Tarantool development patches archive
 help / color / mirror / Atom feed
From: Vladimir Davydov <vdavydov.dev@gmail.com>
To: kostja@tarantool.org
Cc: tarantool-patches@freelists.org
Subject: [PATCH] vinyl: remove runs not referenced by any checkpoint immediately
Date: Thu, 17 May 2018 19:09:52 +0300	[thread overview]
Message-ID: <50ccdb32ac67e8cd3f90acd998adf0e61861ae75.1526573189.git.vdavydov.dev@gmail.com> (raw)
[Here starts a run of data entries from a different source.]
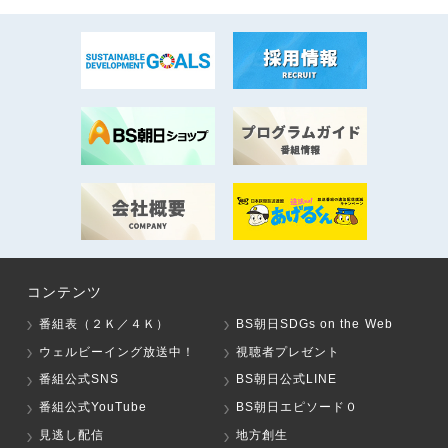
コンテンツ
番組表（２Ｋ／４Ｋ）
BS朝日SDGs on the Web
ウェルビーイング放送中！
視聴者プレゼント
番組公式SNS
BS朝日公式LINE
番組公式YouTube
BS朝日エピソード０
見逃し配信
地方創生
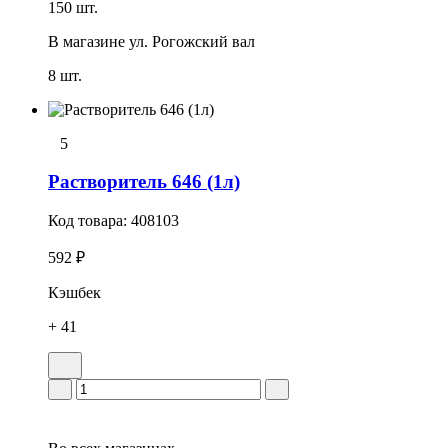
150 шт.
В магазине
ул. Рогожский вал
8 шт.
5
Растворитель 646 (1л)
Код товара:
408103
592 ₽
Кэшбек
+ 41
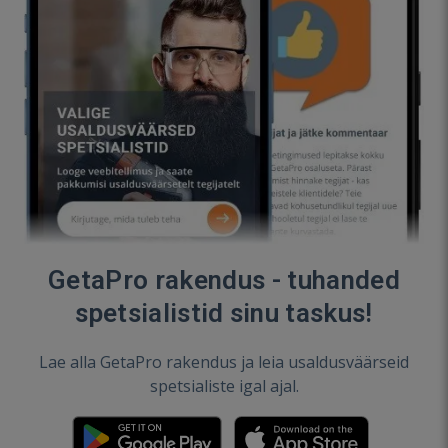
GetaPro rakendus - tuhanded
spetsialistid sinu taskus!
Lae alla GetaPro rakendus ja leia usaldusväärseid
spetsialiste igal ajal.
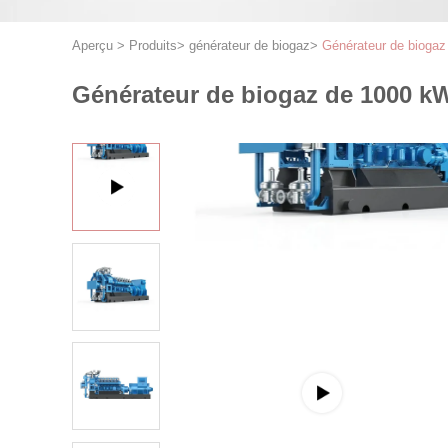
Aperçu
>
Produits
>
générateur de biogaz
>
Générateur de biogaz
Générateur de biogaz de 1000 kW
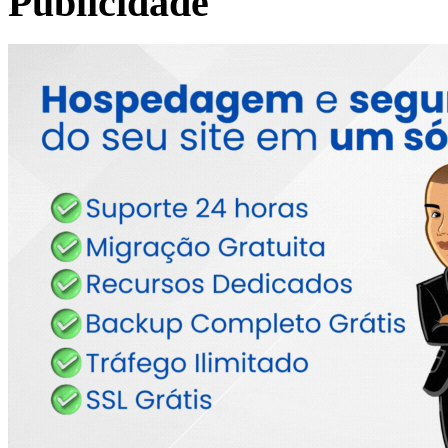
Publicidade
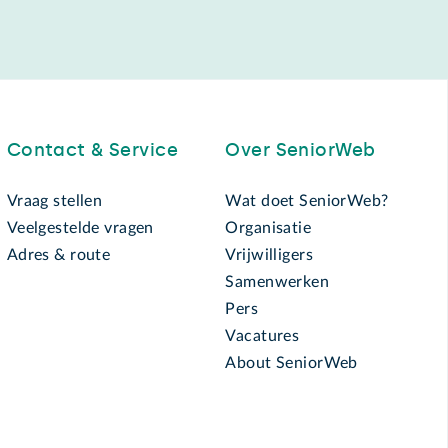
Contact & Service
Over SeniorWeb
Vraag stellen
Wat doet SeniorWeb?
Veelgestelde vragen
Organisatie
Adres & route
Vrijwilligers
Samenwerken
Pers
Vacatures
About SeniorWeb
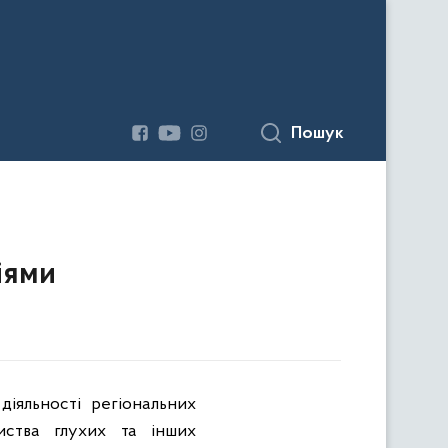
Пошук
іями
діяльності регіональних
риства глухих та інших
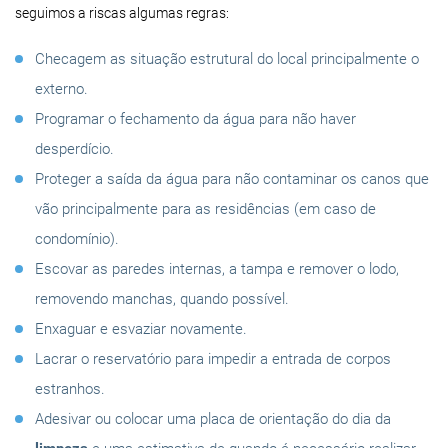
seguimos a riscas algumas regras:
Checagem as situação estrutural do local principalmente o
externo.
Programar o fechamento da água para não haver
desperdício.
Proteger a saída da água para não contaminar os canos que
vão principalmente para as residências (em caso de
condomínio).
Escovar as paredes internas, a tampa e remover o lodo,
removendo manchas, quando possível.
Enxaguar e esvaziar novamente.
Lacrar o reservatório para impedir a entrada de corpos
estranhos.
Adesivar ou colocar uma placa de orientação do dia da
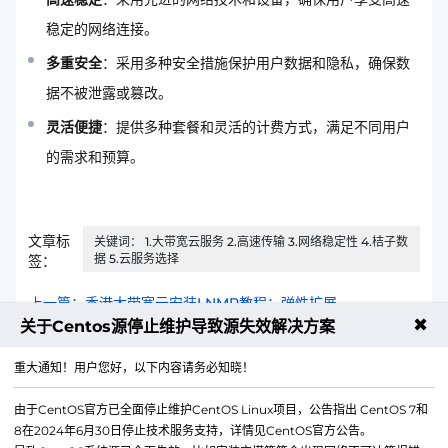
稳定的网络连接。
多重安全
：采用多种安全措施保护用户数据和隐私，确保数
据不被泄露或篡改。
灵活便捷
：提供多种套餐和灵活的计费方式，满足不同用户
的需求和预算。
文章标
关键词： 1.大带宽云服务 2.高速传输 3.网络稳定性 4.桔子数
据 5.云服务选择
签：
上一篇：香港大带宽云安装LNMP教程：弹性扩展
✖
关于Centos源停止维护导致源失效解决方案
下一篇：高防云服务器1核1G配置够不够金融交易用？
重大通知！用户您好，以下内容请务必知晓！
由于CentOS官方已全面停止维护CentOS Linux项目，公告指出 CentOS 7和
8在2024年6月30日停止技术服务支持，详情见CentOS官方公告。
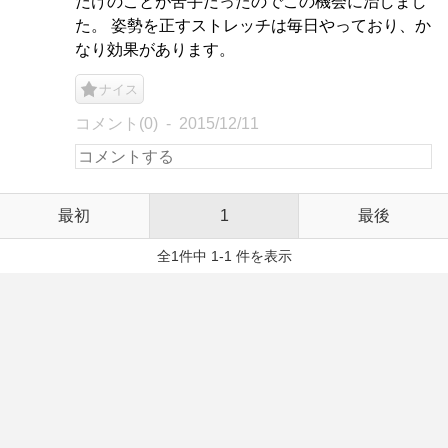
だけのことが苦手だったのでこの機会に治しまし
た。 姿勢を正すストレッチは毎日やっており、か
なり効果があります。
ナイス
コメント(0)
2015/12/11
最初
1
最後
全1件中 1-1 件を表示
If a compacted run was created after the last checkpoint, it is not
needed to recover from any checkpoint and hence can be deleted right
away to save disk space.

Closes #3407
---
https://github.com/tarantool/tarantool/issues/3407
https://github.com/tarantool/tarantool/commits/gh-3407-vy-remove-unreferenced-runs-immediately

 src/box/vy_scheduler.c | 27 +++++++++--------
 test/vinyl/gc.result   | 78 ++++++++++++++++++++++++++++++++++++++++++++++++++
 test/vinyl/gc.test.lua | 35 ++++++++++++++++++++++
 3 files changed, 126 insertions(+), 14 deletions(-)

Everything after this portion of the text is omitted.